Lump Gallery, Raleigh | Through January 3, 2021
Through Opulence, Decadence, the Durham-based curator William Paul Thomas asks, “If you attained a surplus of something that you greatly desired, would you flaunt it, share it, hoard it, hide it, or spoil it?” On view through January 3 at Raleigh’s Lump Gallery, the show highlights nine Black artists who Thomas asked to explore this question outside of conventional “commercial or external pressures.”
These works explore both tangible and intangible forms of wealth and excess, as well as how artists represent, manage, and revel in abundance.
Thomas, an accomplished painter, received his MFA in studio art from UNC-Chapel Hill in 2013. In March of this year, Lump director George Jenne invited Thomas to curate a show. The summer that followed, Thomas says, was full of “personal epiphanies” and deep reflections on his own experience of abundance amid national and global turmoil and loss.
When Jenne asked again if Thomas was interested in curating a show, he said yes.
Thomas says that in curating, he considered the “diversity amongst the artists” in different stages of their creative careers. “Some people have been working for a long time, some people are just now getting started and trying to figure out what they want to do,” he says. “You have Whitney [Stanley], who is an attorney making artwork and is really invested in art.
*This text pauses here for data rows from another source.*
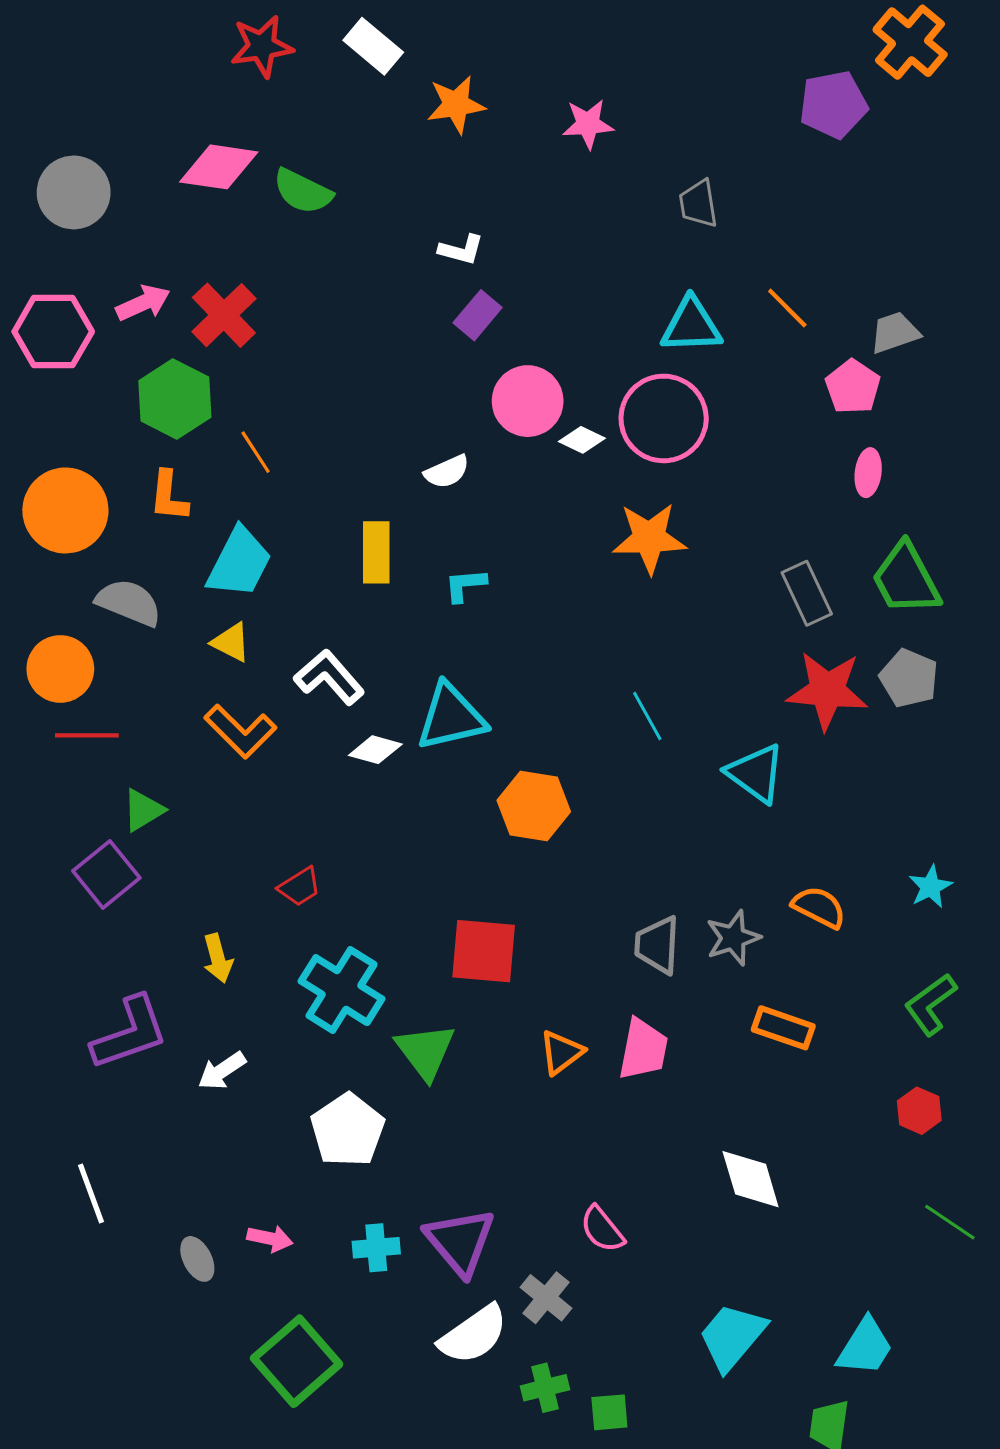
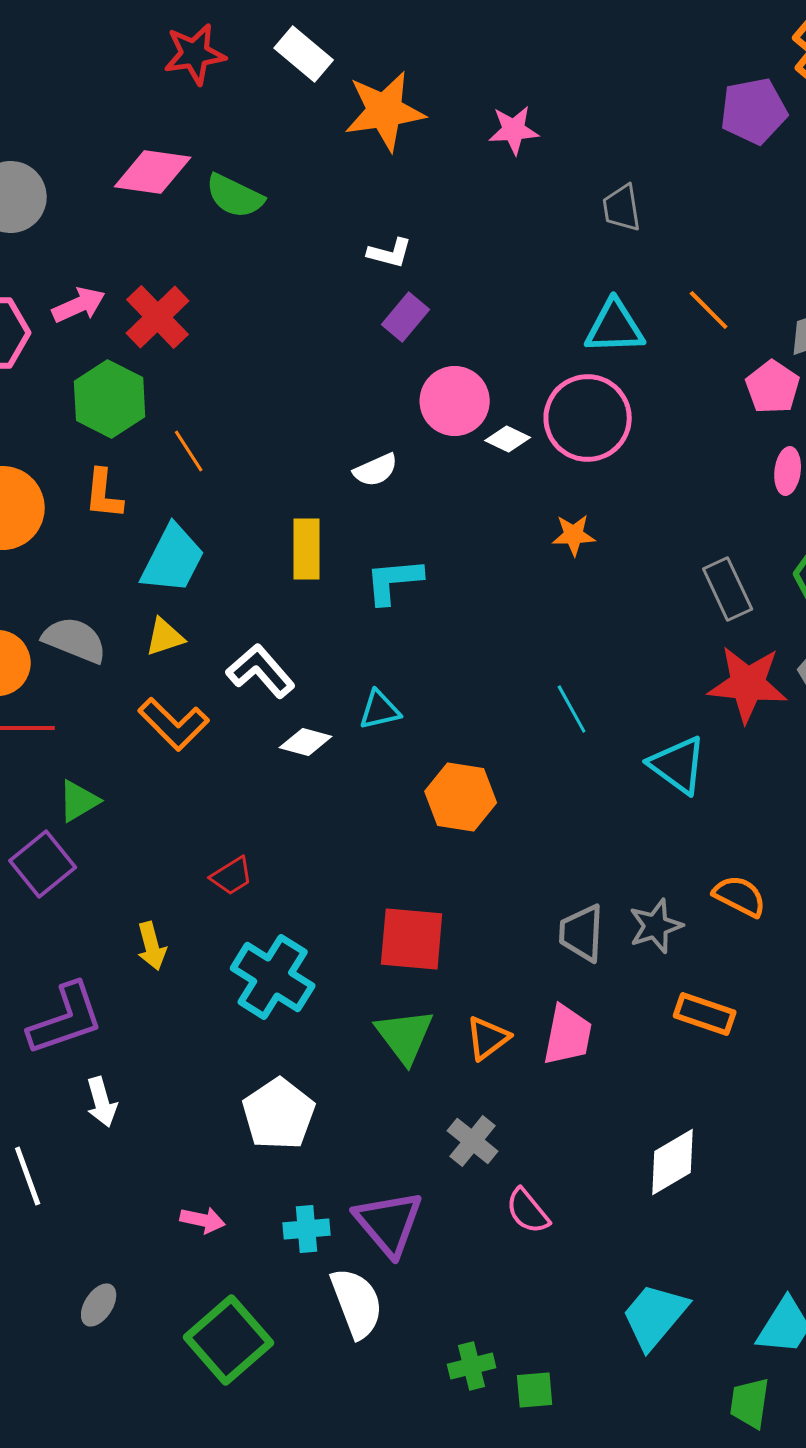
orange star: (456, 105) -> (385, 111), size x1.4
orange star: (649, 538) -> (574, 535), size x0.6
cyan L-shape: (465, 585) -> (394, 581), size x1.4
gray semicircle: (129, 602) -> (75, 640), moved
yellow triangle: (231, 642) -> (165, 637), turned -45
cyan triangle: (451, 717) -> (380, 710), size x0.6
green triangle: (425, 1051) -> (405, 1036), moved
white arrow: (222, 1071) -> (102, 1102), moved, turned -72
white diamond: (751, 1179) -> (673, 1162), turned 76
gray ellipse: (197, 1259) -> (99, 1305), moved, turned 60
gray cross: (546, 1298) -> (473, 1141), moved
white semicircle: (473, 1335) -> (357, 1303), moved, turned -76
And then you have Jim Lee, who’s done some of everything throughout his life and also has an amazing creative practice. And you have everybody in between that.”
He’s also interested—“vocationally, culturally, and economically”—in breaking down what the word “diversity” means.
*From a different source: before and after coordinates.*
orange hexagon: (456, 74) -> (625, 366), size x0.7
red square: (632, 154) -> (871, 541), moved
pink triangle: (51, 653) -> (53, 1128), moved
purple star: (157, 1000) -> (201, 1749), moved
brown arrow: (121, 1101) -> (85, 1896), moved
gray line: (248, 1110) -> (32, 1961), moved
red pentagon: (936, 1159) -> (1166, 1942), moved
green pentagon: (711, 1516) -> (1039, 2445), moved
Opulence, Decadence—which also features work by artists Johannes Barfield, Leticia Clementina, Clarence Heyward, Kwaku Osei, JP Jermaine Powell, Brittany Santiago, and Ariel Williams—challenges viewers to think about the diversity of Black art and Black representation.
“There are layers,” Thomas says.
The exhibition takes its name from Kanye West’s and Jay-Z’s 2011 song “Murder to Excellence.” The lyrics—“Black excellence, opulence, decadence”—mark a shift in the song from the lament, “Black-on-black murder,” to a celebration of luxury that includes “sheepskin coats,” “Gucci,” and “Black Cards.” The line has stayed with him for years, Thomas says, and it seemed perfect for an exhibition about “Black people experiencing and managing abundance.”
Ariel Williams, a New Jersey-based painter, was already working on paintings that fit the show’s theme when Thomas invited her to participate. Her four featured oil paintings are provocative. Each is a highly detailed rendering of a cake—in deep lavender, muted goldenrod, baby pink, and lacy white frosting. All of them are riddled with fissures; some are topped with mushrooms and slugs.
Do they marry opulence and the eventual conclusion of decadence: decay? Or will cakes—symbols of celebration and arguably made for sharing—spoil if they’re hoarded or hidden away?
“Let Us Prey: Verse I, Feast” and “Let Us Prey: Verse II, Famine,” two pieces from Durham-based multidisciplinary artist Jim Lee, are meant to be shown together. They feature eggshells and bones that create modern ossuaries that reflect what he calls “the dark side of abundance.” “Abundance doesn’t just appear,” Lee writes. “It must be accumulated (read as: mined, harvested, or hunted) from existing resources that are always limited by natural laws and systems of interdependence.”
Works appearing to flaunt or share abundance include a series by emerging artist Leticia Clementina, which feature the hands of Ashley Harper—Clementina’s nail technician—with luxuriously decorated nails, cupping saffron roses and dripping honeycomb.
Clarence Heyward’s The Emperor’s New Clothes reflects on a time in the artist’s life when he flaunted abundance by wearing gold grills he’d saved up to buy as a teenager. There are also three striking mixed-media pieces by the Raleigh artist JP Jermaine Powell; they feature crowned Black women against soft pink and rich turquoise backgrounds.
Thomas says he is inspired by the Studio Museum in Harlem, which is directed by Thelma Golden and devoted to artists of the African diaspora. “It’s international and is a long-standing example of the wide variety of artwork Black artists produce and doesn’t narrow what we [Black artists] do to trauma or any stereotype,” Thomas says.
Opulence, Decadance is the gallery’s third exhibition since the start of the pandemic, following Lindsay Metivier’s Home Range and Warren Hicks’s Begat.
“I’m really grateful for having colleagues, friends, and other artists in this community who entrust me with organizing an exhibition of their work and take time from their regular work to contribute to something like this,” says Thomas. “Every one of them expressed a wonderful gesture of love to me by contributing.”